This also brings us to a conversation of sensitivity vs specificity.

__Sensitivity__ is the percentage of positives correctly identified, in our case 198/747 or 27%. This shows how good we are at catching positives, or how sensitive our model is to identifying positives.

__Specificity__ is just the opposite, the percentage of negatives correctly identified, 4770/4825 or 99%.

Again this confirms that we're not great at identifying spam, though we do label ham quite accurately.

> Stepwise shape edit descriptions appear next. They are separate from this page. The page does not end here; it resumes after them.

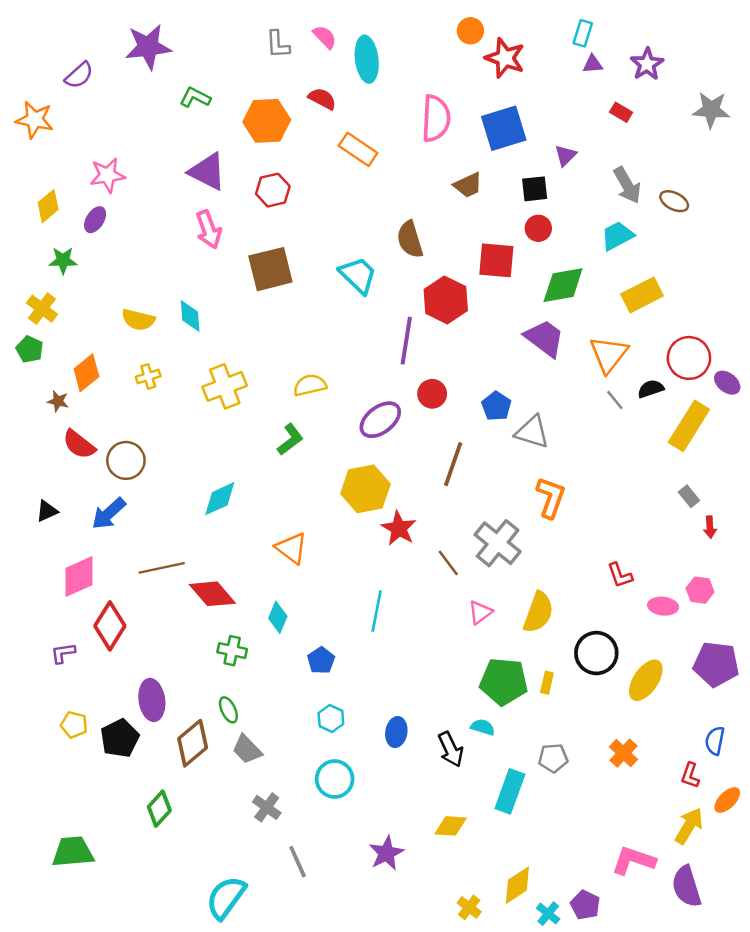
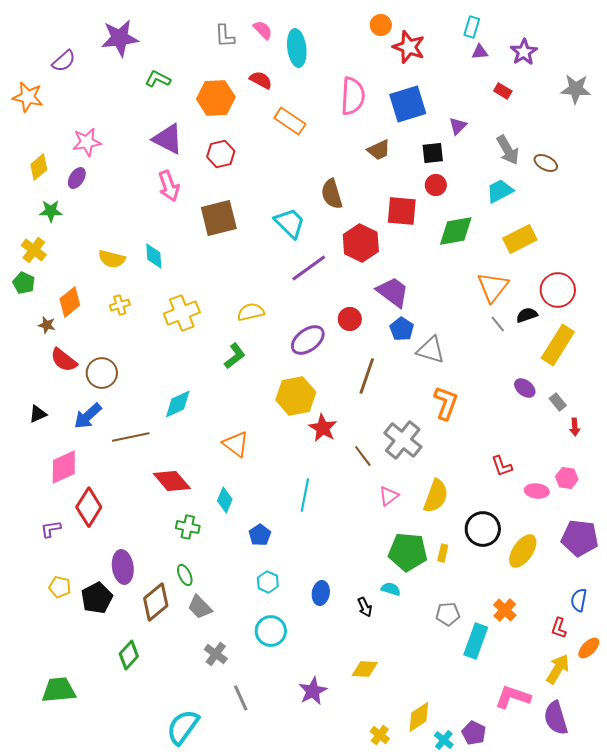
purple trapezoid: (544, 338) -> (393, 292), moved
purple line: (406, 341) -> (309, 268), moved, turned 45
purple ellipse: (727, 383) -> (525, 388), moved
brown line: (162, 568) -> (131, 437), moved
black arrow: (451, 749) -> (365, 607), size x0.7
cyan rectangle: (510, 791) -> (476, 641), moved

You should get familiar with these terms as in the practicing world they will often be used with little explanation and you will be expected to understand them.


## DRILL:

It's worth calculating these with code so that you fully understand how these statistics work, so here is your task for the cell below. Manually generate (__meaning don't use the SKLearn function__) your own confusion matrix and print it along with the sensitivity and specificity.

In [90]:
# Build your confusion matrix and calculate sensitivity and specificity here.

print('y_pred =', y_pred)

print('total rows/messages =', data.shape[0])

print('true positive / correctly_identified =', ((data.shape[0]) - ((target != y_pred).sum())))

print('false positive / incorrectly_identified =', (target != y_pred).sum())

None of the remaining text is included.